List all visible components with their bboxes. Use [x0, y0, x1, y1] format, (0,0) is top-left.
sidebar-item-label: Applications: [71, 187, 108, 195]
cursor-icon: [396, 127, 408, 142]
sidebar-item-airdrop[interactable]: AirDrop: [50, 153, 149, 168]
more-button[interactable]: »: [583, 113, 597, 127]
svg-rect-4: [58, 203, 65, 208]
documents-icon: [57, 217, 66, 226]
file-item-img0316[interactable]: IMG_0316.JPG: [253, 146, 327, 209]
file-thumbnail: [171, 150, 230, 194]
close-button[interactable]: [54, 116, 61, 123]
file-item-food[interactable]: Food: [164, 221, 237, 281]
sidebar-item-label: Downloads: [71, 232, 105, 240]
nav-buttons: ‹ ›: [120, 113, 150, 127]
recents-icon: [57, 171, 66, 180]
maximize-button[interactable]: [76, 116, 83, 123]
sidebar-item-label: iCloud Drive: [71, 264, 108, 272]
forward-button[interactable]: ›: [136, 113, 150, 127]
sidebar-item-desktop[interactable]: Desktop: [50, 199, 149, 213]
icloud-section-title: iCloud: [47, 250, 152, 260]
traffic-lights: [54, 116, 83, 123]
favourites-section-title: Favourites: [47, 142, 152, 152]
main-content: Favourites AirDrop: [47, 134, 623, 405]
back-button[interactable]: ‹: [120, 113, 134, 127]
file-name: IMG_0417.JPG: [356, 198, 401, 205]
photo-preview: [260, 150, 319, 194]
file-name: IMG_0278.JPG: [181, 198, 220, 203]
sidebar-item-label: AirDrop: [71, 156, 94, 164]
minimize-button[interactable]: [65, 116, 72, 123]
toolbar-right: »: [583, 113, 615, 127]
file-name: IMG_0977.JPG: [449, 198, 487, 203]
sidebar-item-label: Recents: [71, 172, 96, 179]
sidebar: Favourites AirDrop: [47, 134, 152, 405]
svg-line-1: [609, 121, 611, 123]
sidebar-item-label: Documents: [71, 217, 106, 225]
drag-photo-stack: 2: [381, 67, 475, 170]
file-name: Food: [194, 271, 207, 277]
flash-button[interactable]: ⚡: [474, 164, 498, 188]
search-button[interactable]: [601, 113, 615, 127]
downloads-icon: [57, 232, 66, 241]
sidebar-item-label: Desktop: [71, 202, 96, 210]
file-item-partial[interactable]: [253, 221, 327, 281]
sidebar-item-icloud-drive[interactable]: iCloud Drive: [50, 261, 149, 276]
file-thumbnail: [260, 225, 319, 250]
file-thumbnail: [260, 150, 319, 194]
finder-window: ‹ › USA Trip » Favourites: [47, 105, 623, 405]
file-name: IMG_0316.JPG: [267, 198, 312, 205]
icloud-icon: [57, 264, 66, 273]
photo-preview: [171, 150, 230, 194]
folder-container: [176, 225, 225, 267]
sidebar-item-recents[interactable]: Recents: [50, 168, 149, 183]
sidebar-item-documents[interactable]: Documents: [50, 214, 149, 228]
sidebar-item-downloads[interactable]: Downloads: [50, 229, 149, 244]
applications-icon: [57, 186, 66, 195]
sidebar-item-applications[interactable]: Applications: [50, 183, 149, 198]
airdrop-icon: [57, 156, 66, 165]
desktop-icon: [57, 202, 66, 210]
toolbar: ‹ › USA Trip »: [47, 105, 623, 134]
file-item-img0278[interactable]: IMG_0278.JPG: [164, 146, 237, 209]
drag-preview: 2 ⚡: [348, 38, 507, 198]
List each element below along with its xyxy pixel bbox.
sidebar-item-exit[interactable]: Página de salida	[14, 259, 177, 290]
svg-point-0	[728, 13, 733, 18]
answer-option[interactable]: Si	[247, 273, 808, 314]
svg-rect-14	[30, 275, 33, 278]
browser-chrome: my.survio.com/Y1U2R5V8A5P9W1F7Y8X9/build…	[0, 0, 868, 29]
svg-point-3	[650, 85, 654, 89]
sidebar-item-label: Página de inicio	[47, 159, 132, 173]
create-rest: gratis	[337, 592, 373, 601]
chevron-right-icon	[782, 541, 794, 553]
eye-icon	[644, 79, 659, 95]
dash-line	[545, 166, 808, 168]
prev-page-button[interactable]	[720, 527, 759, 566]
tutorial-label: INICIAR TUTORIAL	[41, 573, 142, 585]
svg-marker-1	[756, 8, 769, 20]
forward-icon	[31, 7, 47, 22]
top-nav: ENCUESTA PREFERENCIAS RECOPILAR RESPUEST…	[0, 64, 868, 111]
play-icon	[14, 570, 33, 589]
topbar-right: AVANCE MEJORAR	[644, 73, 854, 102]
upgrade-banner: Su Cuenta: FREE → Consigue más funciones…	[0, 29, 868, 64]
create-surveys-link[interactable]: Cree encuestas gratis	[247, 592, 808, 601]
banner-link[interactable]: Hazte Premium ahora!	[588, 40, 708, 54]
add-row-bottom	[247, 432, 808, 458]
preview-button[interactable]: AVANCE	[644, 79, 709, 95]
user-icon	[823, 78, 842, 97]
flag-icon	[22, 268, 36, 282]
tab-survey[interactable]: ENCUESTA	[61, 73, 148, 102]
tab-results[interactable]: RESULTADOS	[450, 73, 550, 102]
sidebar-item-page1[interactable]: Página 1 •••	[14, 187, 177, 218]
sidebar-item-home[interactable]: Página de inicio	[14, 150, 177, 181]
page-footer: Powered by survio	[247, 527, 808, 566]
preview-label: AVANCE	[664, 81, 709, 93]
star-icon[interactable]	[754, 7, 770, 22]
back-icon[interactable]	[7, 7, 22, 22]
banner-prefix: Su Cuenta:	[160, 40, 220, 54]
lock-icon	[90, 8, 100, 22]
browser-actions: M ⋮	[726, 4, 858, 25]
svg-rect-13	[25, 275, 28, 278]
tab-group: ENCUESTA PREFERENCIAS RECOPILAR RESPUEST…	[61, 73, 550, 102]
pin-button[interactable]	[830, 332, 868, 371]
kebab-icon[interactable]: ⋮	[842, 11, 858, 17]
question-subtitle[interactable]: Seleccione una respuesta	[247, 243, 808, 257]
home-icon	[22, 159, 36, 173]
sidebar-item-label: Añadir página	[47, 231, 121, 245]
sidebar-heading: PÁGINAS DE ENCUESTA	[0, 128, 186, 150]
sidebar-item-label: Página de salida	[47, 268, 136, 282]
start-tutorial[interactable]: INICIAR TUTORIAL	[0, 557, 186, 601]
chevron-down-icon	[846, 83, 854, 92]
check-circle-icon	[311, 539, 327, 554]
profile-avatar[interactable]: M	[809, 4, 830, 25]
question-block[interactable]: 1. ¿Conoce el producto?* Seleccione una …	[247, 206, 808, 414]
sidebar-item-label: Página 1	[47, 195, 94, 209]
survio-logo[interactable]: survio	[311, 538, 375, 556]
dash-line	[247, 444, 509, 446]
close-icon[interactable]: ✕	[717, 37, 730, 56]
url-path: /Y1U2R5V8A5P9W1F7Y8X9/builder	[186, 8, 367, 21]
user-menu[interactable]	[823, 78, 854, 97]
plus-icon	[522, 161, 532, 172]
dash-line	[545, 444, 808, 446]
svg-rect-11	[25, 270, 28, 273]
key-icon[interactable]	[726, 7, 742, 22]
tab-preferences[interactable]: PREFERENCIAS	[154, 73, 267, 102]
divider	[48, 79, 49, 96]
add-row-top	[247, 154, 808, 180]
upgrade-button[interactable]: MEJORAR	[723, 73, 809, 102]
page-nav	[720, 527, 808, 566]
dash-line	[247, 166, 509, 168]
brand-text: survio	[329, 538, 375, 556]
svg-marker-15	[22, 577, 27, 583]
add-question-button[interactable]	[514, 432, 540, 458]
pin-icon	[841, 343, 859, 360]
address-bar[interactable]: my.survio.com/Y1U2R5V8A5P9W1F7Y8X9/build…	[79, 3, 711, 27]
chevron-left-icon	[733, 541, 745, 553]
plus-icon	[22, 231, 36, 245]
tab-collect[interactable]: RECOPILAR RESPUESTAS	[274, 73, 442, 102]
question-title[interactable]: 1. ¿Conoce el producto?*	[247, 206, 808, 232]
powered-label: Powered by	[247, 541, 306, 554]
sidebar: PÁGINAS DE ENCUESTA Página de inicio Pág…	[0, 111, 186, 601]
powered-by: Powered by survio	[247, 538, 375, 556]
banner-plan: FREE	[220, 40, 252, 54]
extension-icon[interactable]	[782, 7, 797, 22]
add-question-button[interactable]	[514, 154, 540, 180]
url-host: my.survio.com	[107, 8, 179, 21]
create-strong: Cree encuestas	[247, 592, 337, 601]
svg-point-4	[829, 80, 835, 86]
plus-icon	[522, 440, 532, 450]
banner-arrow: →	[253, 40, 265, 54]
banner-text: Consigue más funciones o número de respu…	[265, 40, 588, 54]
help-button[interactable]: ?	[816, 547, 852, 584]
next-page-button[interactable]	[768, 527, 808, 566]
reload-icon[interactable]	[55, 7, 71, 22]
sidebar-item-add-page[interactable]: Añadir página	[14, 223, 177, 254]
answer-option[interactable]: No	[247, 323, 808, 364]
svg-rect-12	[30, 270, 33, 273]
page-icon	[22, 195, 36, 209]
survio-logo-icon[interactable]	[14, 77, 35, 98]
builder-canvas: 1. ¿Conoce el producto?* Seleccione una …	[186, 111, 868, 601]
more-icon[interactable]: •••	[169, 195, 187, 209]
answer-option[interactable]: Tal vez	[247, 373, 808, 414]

==

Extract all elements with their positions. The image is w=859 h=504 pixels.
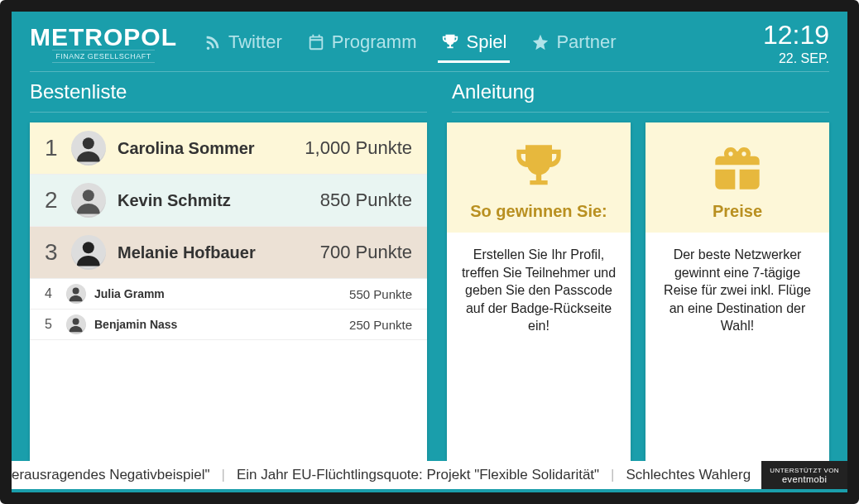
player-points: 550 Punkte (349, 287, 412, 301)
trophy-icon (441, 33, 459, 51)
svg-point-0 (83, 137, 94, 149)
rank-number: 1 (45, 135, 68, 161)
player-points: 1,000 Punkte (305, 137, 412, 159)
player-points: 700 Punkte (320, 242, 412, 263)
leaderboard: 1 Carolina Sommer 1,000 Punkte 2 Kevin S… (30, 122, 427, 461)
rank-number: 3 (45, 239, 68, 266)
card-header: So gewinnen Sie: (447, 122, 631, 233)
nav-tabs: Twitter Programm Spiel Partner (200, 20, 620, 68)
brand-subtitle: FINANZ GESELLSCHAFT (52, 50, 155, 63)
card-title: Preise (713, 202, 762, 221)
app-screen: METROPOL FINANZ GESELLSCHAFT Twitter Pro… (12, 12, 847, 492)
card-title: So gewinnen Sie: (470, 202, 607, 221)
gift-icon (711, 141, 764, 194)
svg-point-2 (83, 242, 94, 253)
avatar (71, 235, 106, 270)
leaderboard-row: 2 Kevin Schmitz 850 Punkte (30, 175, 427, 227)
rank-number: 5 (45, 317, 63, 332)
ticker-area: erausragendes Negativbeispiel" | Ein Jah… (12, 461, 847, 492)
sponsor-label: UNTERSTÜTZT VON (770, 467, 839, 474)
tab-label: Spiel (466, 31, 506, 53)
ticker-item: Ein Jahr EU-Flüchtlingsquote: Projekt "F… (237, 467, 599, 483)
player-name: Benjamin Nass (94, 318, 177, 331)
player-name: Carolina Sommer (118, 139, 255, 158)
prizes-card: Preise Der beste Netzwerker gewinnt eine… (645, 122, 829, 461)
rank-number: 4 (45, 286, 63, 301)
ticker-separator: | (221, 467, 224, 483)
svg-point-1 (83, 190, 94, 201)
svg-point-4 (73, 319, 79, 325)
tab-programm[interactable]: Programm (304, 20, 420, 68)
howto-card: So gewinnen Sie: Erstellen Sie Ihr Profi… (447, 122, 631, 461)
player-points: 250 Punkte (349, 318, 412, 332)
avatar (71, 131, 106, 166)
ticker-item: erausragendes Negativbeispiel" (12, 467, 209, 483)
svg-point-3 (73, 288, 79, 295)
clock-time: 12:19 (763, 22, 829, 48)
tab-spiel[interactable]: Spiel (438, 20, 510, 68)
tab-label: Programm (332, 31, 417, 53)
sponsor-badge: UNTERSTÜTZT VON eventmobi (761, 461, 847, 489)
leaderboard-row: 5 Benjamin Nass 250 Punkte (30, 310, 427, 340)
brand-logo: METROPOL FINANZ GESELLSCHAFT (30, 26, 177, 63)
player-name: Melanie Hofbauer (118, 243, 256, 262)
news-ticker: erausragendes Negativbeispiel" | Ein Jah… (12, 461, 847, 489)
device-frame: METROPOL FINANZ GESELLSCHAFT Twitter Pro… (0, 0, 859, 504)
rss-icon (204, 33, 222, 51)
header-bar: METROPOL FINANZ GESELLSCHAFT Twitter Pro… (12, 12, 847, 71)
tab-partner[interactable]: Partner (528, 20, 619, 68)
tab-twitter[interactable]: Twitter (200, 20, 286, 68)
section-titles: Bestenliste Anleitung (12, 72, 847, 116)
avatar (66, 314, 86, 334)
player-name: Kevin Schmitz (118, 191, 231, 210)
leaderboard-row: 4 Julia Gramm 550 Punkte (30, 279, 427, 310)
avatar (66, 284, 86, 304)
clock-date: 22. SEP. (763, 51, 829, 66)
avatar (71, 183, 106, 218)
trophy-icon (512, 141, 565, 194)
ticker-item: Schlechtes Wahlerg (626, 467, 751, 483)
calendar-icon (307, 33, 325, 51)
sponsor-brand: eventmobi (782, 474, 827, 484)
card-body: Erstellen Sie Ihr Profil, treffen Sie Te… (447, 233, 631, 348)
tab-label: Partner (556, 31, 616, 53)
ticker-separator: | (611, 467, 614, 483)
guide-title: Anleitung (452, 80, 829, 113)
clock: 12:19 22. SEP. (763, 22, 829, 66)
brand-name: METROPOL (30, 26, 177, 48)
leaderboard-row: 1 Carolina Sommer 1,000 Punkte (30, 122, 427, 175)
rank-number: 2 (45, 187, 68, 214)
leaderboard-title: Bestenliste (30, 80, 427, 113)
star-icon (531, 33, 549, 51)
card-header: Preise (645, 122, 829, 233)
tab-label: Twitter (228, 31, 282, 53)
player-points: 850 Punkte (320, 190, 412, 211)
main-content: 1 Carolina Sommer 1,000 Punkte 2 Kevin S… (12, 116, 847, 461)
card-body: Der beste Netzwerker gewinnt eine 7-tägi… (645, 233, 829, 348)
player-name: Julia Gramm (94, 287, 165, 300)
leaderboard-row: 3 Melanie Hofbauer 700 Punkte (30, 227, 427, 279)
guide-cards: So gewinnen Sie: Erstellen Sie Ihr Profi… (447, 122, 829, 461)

» EXERCISE DESCRIPTION: Report every line in the listing that holds the word "preview".

» TASK RESULT:
photo-preview: [260, 150, 319, 194]
photo-preview: [171, 150, 230, 194]
drag-preview: 2 ⚡: [348, 38, 507, 198]
preview-button[interactable]: AVANCE	[644, 79, 709, 95]
preview-label: AVANCE	[664, 81, 709, 93]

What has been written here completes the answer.